(Exercise brief):
Only one thing is required: the number of lines in the entries below that contain "RETIFICAÇÃO".

[Dataset entries]
════════════════════
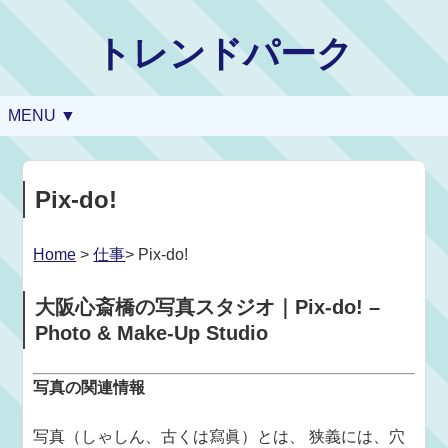
トレンドパーク
MENU ▼
Pix-do!
Home
>
仕事
> Pix-do!
大阪心斎橋の写真スタジオ｜Pix-do! –
Photo & Make-Up Studio
写真の関連情報
写真（しゃしん、古くは寫眞）とは、 狭義には、穴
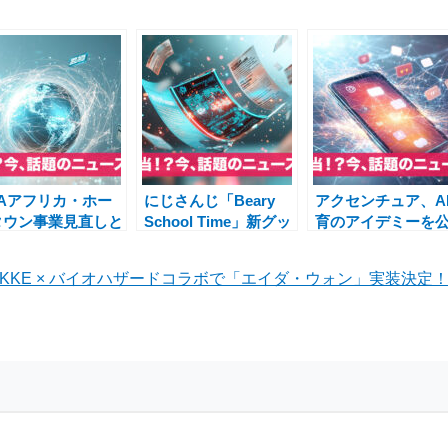
CAアフリカ・ホー
にじさんじ「Beary
アクセンチュア、A
タウン事業見直しと
School Time」新グッ
育のアイデミーを
後の課題——自治
ズ＆共通衣装3Dグッ
買付け・買収へ
・外交の現場から
ズ発売！加賀美ハヤ
TOB実施の背景と
IKKE × バイオハザードコラボで「エイダ・ウォン」実装決
ト・剣持刀也・周央サ
後
ンゴ 主題歌情報も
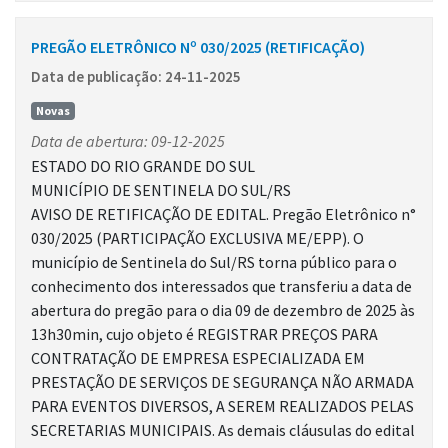
PREGÃO ELETRÔNICO Nº 030/2025 (RETIFICAÇÃO)
Data de publicação: 24-11-2025
Novas
Data de abertura: 09-12-2025
ESTADO DO RIO GRANDE DO SUL
MUNICÍPIO DE SENTINELA DO SUL/RS
AVISO DE RETIFICAÇÃO DE EDITAL. Pregão Eletrônico n°
030/2025 (PARTICIPAÇÃO EXCLUSIVA ME/EPP). O
município de Sentinela do Sul/RS torna público para o
conhecimento dos interessados que transferiu a data de
abertura do pregão para o dia 09 de dezembro de 2025 às
13h30min, cujo objeto é REGISTRAR PREÇOS PARA
CONTRATAÇÃO DE EMPRESA ESPECIALIZADA EM
PRESTAÇÃO DE SERVIÇOS DE SEGURANÇA NÃO ARMADA
PARA EVENTOS DIVERSOS, A SEREM REALIZADOS PELAS
SECRETARIAS MUNICIPAIS. As demais cláusulas do edital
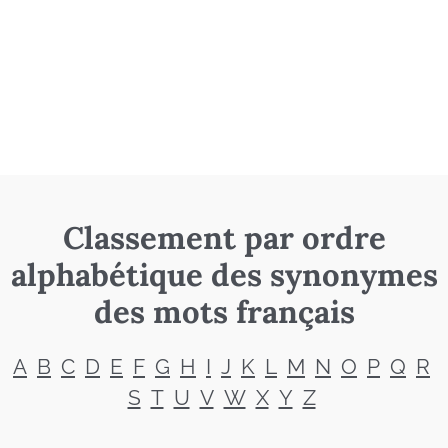
Classement par ordre
alphabétique des synonymes
des mots français
A
B
C
D
E
F
G
H
I
J
K
L
M
N
O
P
Q
R
S
T
U
V
W
X
Y
Z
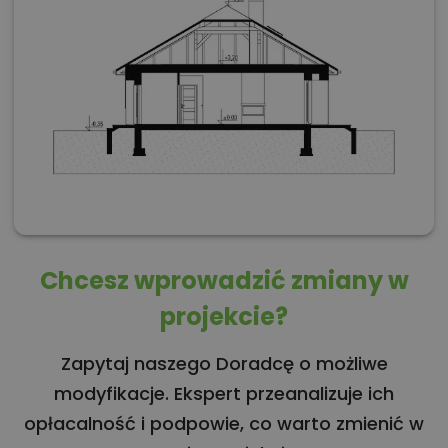
Chcesz wprowadzić zmiany w
projekcie?
Zapytaj naszego Doradcę o możliwe
modyfikacje. Ekspert przeanalizuje ich
opłacalność i podpowie, co warto zmienić w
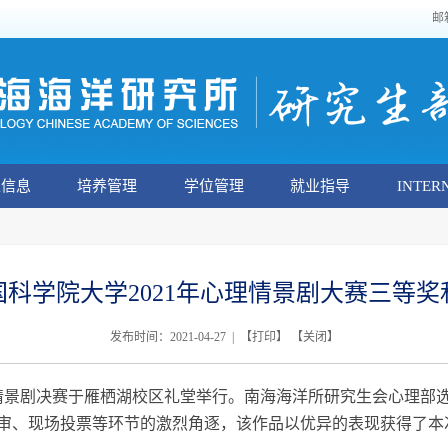
邮
生信息
培养管理
学位管理
就业指导
INTER
科学院大学2021年心理情景剧大赛三等
发布时间：2021-04-27 | 【
打印
】 【
关闭
】
情景剧决赛于雁栖湖校区礼堂举行。南海海洋所研究生会心理部
审、现场投票等环节的激烈角逐，该作品以优异的表现获得了本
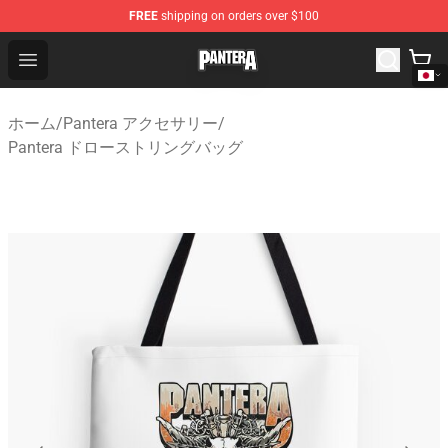
FREE
shipping on orders over $100
Pantera Store - Official Pantera Merchandise Shop
Open menu
ホーム
/
Pantera アクセサリー
/
Pantera ドローストリングバッグ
════════════════════
(Expected answer):
2